The UK's pro-Brexit vote and recent terror attacks in Bavaria, Germany, have not been able to dampen German consumers' spirits, market research group GfK has said. Spending increases as wages and pensions rise.
There was little sign of Brexit uncertainty and worries over terror attacks in a fresh monthly survey Friday from market research company GfK.
Its closely watched headline consumer confidence index even rose in August, albeit only marginally by 0.2 points to reach 10.2 points. The latest reading hit levels not seen since October 2001, the Nuremberg-based researchers noted.
"Sentiment developed positively overall and apparently digested the Brexit shock well," GfK expert Rolf Bürkl said in a statement.

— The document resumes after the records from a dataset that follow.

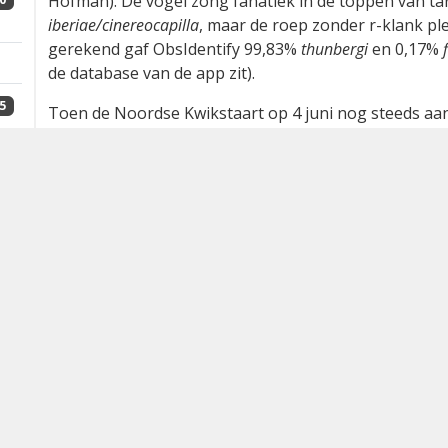
5
1
2
8
2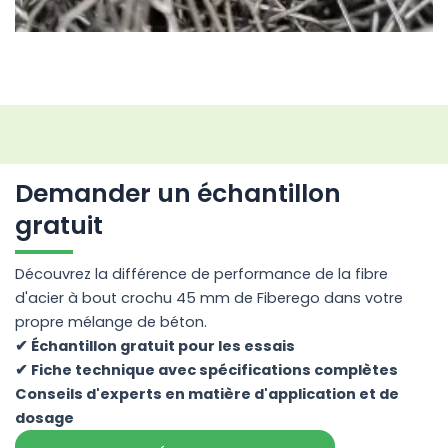
Demander un échantillon
gratuit
Découvrez la différence de performance de la fibre
d'acier à bout crochu 45 mm de Fiberego dans votre
propre mélange de béton.
✔ Échantillon gratuit pour les essais
✔ Fiche technique avec spécifications complètes
Conseils d'experts en matière d'application et de
dosage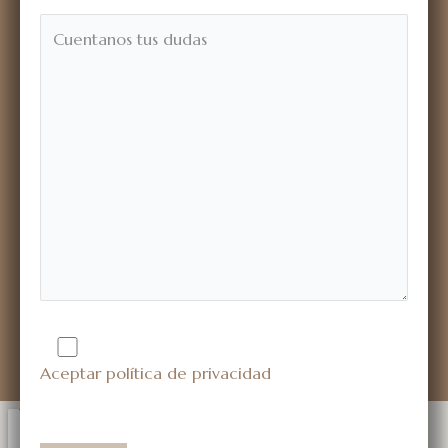
Aceptar política de privacidad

Throughout the year, Bürkl expects consumption to increase by 2 percent in Europe's powerhouse. This would make it an important, if not the most important pillar of GDP growth again in 2016.
Gfk's poll among 2,000 consumers across the country revealed that people were willing to spend a lot more on big-ticket items against the background of a continuously robust labor market and employees not worried about losing their jobs any time soon.
In addition, Germans' spending mood had been fueled by rising wages in many key industries as well as rising pensions. Coupled with record-low inflation, it leaves more in people's pockets at the end of the day, GfK points out.
"The situation is not going to change soon," Rolf Bürkl commented, prompting GfK to pencil in another slight increase in its benchmark sentiment index for September.